Forum Industri Nikel Indonesia (FINI) menyatakan penolakan terhadap rencana pemerintah untuk menaikkan tarif royalti atas komoditas nikel. Kementerian Energi dan Sumber Daya Mineral (ESDM) mengusulkan kenaikan tarif progresif royalti bijih nikel dari 10% menjadi 14-19%, serta nikel matte dari 2% menjadi 4,5-6,5%.
Ketua Umum FINI, Alexander Barus, mengungkapkan bahwa kenaikan royalti ini dapat membebani industri nikel nasional, terutama di tengah kondisi ekonomi global yang tidak menentu. Faktor-faktor seperti ketidakpastian ekonomi global, melemahnya permintaan dari China, kenaikan biaya produksi akibat kebijakan domestik, dan dampak pajak minimum global menjadi pertimbangan utama penolakan tersebut.

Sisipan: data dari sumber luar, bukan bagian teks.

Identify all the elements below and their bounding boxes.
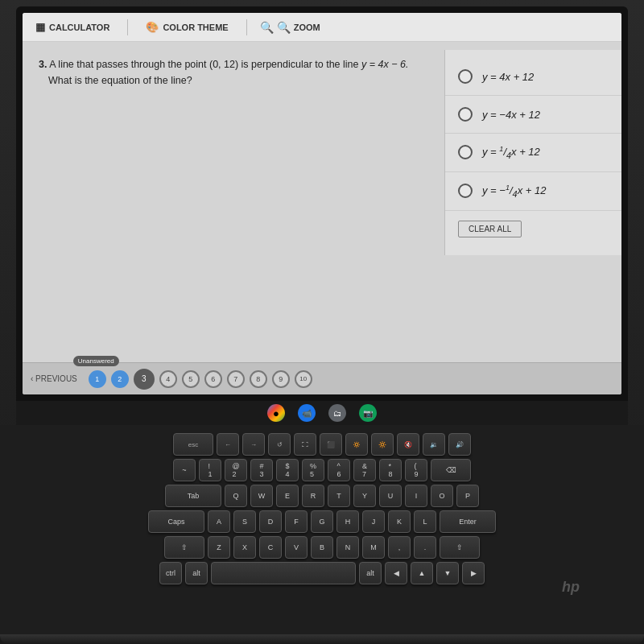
key-1[interactable]: !1 bbox=[199, 459, 221, 481]
key-enter[interactable]: Enter bbox=[440, 510, 496, 533]
nav-dot-3[interactable]: 3 bbox=[134, 369, 155, 390]
key-2[interactable]: @2 bbox=[225, 459, 247, 481]
calculator-button[interactable]: ▦ CALCULATOR bbox=[31, 18, 114, 36]
radio-b[interactable] bbox=[458, 107, 473, 122]
key-r[interactable]: R bbox=[302, 485, 324, 507]
key-back[interactable]: ← bbox=[217, 433, 239, 456]
key-v[interactable]: V bbox=[285, 536, 308, 559]
key-period[interactable]: . bbox=[414, 536, 436, 559]
key-7[interactable]: &7 bbox=[353, 459, 376, 481]
key-3[interactable]: #3 bbox=[250, 459, 273, 481]
key-refresh[interactable]: ↺ bbox=[268, 433, 291, 456]
main-content: 3. A line that passes through the point … bbox=[23, 42, 621, 394]
key-arrow-down[interactable]: ▼ bbox=[436, 562, 459, 584]
key-esc[interactable]: esc bbox=[173, 433, 213, 456]
key-q[interactable]: Q bbox=[225, 485, 247, 507]
key-tab[interactable]: Tab bbox=[165, 485, 221, 507]
key-h[interactable]: H bbox=[336, 510, 359, 533]
nav-dot-8[interactable]: 8 bbox=[250, 370, 267, 388]
key-ctrl[interactable]: ctrl bbox=[159, 562, 182, 584]
choice-b[interactable]: y = −4x + 12 bbox=[445, 96, 621, 134]
key-tilde[interactable]: ~ bbox=[173, 459, 196, 481]
choice-a-text: y = 4x + 12 bbox=[482, 71, 534, 83]
key-arrow-left[interactable]: ◀ bbox=[385, 562, 407, 584]
key-z[interactable]: Z bbox=[208, 536, 230, 559]
key-fullscreen[interactable]: ⛶ bbox=[294, 433, 316, 456]
key-n[interactable]: N bbox=[336, 536, 359, 559]
key-space[interactable] bbox=[211, 562, 356, 584]
key-arrow-right[interactable]: ▶ bbox=[462, 562, 485, 584]
key-comma[interactable]: , bbox=[388, 536, 411, 559]
key-k[interactable]: K bbox=[388, 510, 411, 533]
nav-dot-2[interactable]: 2 bbox=[111, 370, 129, 388]
key-y[interactable]: Y bbox=[353, 485, 376, 507]
radio-d[interactable] bbox=[458, 184, 473, 198]
files-icon[interactable]: 🗂 bbox=[328, 404, 346, 422]
key-bright-down[interactable]: 🔅 bbox=[345, 433, 368, 456]
key-shift-left[interactable]: ⇧ bbox=[164, 536, 204, 559]
key-8[interactable]: *8 bbox=[379, 459, 402, 481]
key-e[interactable]: E bbox=[276, 485, 299, 507]
nav-dot-1[interactable]: 1 bbox=[89, 370, 106, 388]
chrome-icon[interactable]: ● bbox=[267, 404, 285, 422]
key-c[interactable]: C bbox=[259, 536, 282, 559]
key-6[interactable]: ^6 bbox=[328, 459, 350, 481]
question-body: A line that passes through the point (0,… bbox=[49, 59, 408, 70]
radio-c[interactable] bbox=[458, 145, 473, 159]
key-p[interactable]: P bbox=[456, 485, 479, 507]
nav-dot-5[interactable]: 5 bbox=[182, 370, 200, 388]
key-shift-right[interactable]: ⇧ bbox=[440, 536, 480, 559]
key-mute[interactable]: 🔇 bbox=[397, 433, 419, 456]
key-a[interactable]: A bbox=[208, 510, 230, 533]
key-bright-up[interactable]: 🔆 bbox=[371, 433, 394, 456]
key-t[interactable]: T bbox=[328, 485, 350, 507]
key-x[interactable]: X bbox=[233, 536, 256, 559]
key-4[interactable]: $4 bbox=[276, 459, 299, 481]
nav-dot-10[interactable]: 10 bbox=[295, 370, 312, 388]
key-windows[interactable]: ⬛ bbox=[320, 433, 342, 456]
previous-button[interactable]: ‹ PREVIOUS bbox=[31, 374, 77, 383]
key-alt-right[interactable]: alt bbox=[359, 562, 382, 584]
choice-d[interactable]: y = −1/4x + 12 bbox=[445, 172, 621, 211]
key-j[interactable]: J bbox=[362, 510, 385, 533]
question-number: 3. bbox=[39, 59, 47, 70]
key-fwd[interactable]: → bbox=[242, 433, 265, 456]
zoom-out-icon[interactable]: 🔍 bbox=[260, 21, 274, 34]
nav-dot-3-container: Unanswered 1 bbox=[89, 370, 106, 388]
key-caps[interactable]: Caps bbox=[148, 510, 204, 533]
key-d[interactable]: D bbox=[259, 510, 282, 533]
key-i[interactable]: I bbox=[405, 485, 427, 507]
key-m[interactable]: M bbox=[362, 536, 385, 559]
radio-a[interactable] bbox=[458, 69, 473, 84]
nav-dot-4[interactable]: 4 bbox=[159, 370, 177, 388]
key-w[interactable]: W bbox=[250, 485, 273, 507]
nav-dot-7[interactable]: 7 bbox=[227, 370, 245, 388]
key-backspace[interactable]: ⌫ bbox=[431, 459, 471, 481]
key-9[interactable]: (9 bbox=[405, 459, 427, 481]
nav-dot-6[interactable]: 6 bbox=[204, 370, 222, 388]
keyboard-area: esc ← → ↺ ⛶ ⬛ 🔅 🔆 🔇 🔉 🔊 ~ !1 @2 #3 $4 %5… bbox=[0, 425, 644, 634]
key-o[interactable]: O bbox=[431, 485, 453, 507]
cam-icon[interactable]: 📷 bbox=[359, 404, 377, 422]
key-s[interactable]: S bbox=[233, 510, 256, 533]
key-alt[interactable]: alt bbox=[185, 562, 208, 584]
toolbar: ▦ CALCULATOR 🎨 COLOR THEME 🔍 🔍 ZOOM bbox=[23, 13, 621, 42]
nav-dot-9[interactable]: 9 bbox=[272, 370, 290, 388]
zoom-in-icon[interactable]: 🔍 bbox=[277, 21, 291, 34]
key-vol-up[interactable]: 🔊 bbox=[448, 433, 471, 456]
key-vol-down[interactable]: 🔉 bbox=[423, 433, 445, 456]
key-arrow-up[interactable]: ▲ bbox=[411, 562, 433, 584]
meet-icon[interactable]: 📹 bbox=[298, 404, 316, 422]
choice-a[interactable]: y = 4x + 12 bbox=[445, 58, 621, 96]
color-theme-button[interactable]: 🎨 COLOR THEME bbox=[141, 18, 233, 36]
choice-c[interactable]: y = 1/4x + 12 bbox=[445, 134, 621, 172]
clear-all-button[interactable]: CLEAR ALL bbox=[458, 221, 522, 237]
key-u[interactable]: U bbox=[379, 485, 402, 507]
key-l[interactable]: L bbox=[414, 510, 436, 533]
key-g[interactable]: G bbox=[311, 510, 333, 533]
key-f[interactable]: F bbox=[285, 510, 308, 533]
key-b[interactable]: B bbox=[311, 536, 333, 559]
key-5[interactable]: %5 bbox=[302, 459, 324, 481]
keyboard-row-fn: esc ← → ↺ ⛶ ⬛ 🔅 🔆 🔇 🔉 🔊 bbox=[173, 433, 471, 456]
choice-d-text: y = −1/4x + 12 bbox=[482, 184, 546, 199]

FINI menekankan bahwa hilirisasi nikel telah menciptakan sekitar 350.000 lapangan kerja dan berkontribusi positif terhadap penerimaan negara. Oleh karena itu, kenaikan royalti dianggap dapat mengancam keberlanjutan industri dan lapangan kerja yang telah tercipta.
Meskipun menolak kenaikan royalti saat ini, FINI menyatakan kesiapan untuk berdiskusi dengan pemerintah guna mencari solusi terbaik bagi keberlanjutan industri nikel Indonesia.